Los alcaldes de Roda de Berà, Pere Virgili, y del Vendrell, Kenneth Martínez, reclaman actuaciones de fondo para reducir el impacto de las inundaciones tras las riadas de este fin de semana y coinciden en señalar la vía del tren como una de las infraestructuras que dificulta la salida del agua hacia el mar.
Martínez considera que hay que tomar «decisiones valientes» ante unas problemáticas «estructurales». Apunta que la vía del tren y la N-340 actúan como barreras al paso del agua en diversos puntos del litoral.
Mientras que Virgili reclama a Adif que actúe «de manera contundente» y gaste «el dinero que sea necesario» para hacer «más permeable» la línea ferroviaria.
En cuanto a la ausencia del ES-Alert, ninguno de los dos alcaldes cuestiona la decisión y ambos remarcan la dificultad de prever la intensidad de este tipo de tormentas.

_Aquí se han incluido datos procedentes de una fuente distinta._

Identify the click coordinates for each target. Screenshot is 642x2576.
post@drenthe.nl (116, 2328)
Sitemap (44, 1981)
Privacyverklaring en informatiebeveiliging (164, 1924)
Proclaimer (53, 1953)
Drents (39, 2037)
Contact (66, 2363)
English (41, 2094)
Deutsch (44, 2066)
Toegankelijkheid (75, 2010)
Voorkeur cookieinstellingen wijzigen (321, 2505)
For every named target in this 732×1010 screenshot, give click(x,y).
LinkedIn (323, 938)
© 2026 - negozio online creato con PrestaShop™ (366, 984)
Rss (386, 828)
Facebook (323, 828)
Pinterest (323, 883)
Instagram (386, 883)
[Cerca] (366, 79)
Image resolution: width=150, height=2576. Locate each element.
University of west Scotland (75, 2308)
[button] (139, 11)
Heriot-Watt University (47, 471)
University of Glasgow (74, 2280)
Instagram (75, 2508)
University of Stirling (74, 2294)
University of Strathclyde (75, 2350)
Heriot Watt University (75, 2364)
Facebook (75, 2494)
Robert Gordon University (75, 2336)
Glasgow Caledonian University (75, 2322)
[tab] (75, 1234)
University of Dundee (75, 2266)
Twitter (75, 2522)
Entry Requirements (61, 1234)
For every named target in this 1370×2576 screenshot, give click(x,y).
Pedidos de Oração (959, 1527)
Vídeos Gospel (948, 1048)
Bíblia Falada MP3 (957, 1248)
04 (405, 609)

El hotel Maramar de Coma-ruga, desalojado
El Hotel Maramar de Coma-ruga, en el Vendrell, ya ha sido desalojado tras que las lecturas de toxicidad hayan salido negativas. Anoche, los Bomberos confinaron de forma preventiva el establecimiento porque se localizaron pastillas de cloro que se diluyeron con la inundación del aparcamiento por las lluvias de la madrugada. El Servicio de Emergencias tuvo que atender a una persona, herida leve, que fue trasladada al hospital.
Los Bomberos siguen trabajando en el lugar para retirar el agua acumulada del aparcamiento. Numerosos turistas esperan la llegada de la grúa para llevarse sus coches. Mientras, vecinos y visitantes de Coma-ruga se afanan en retirar los objetos que han quedado inservibles tras la riada.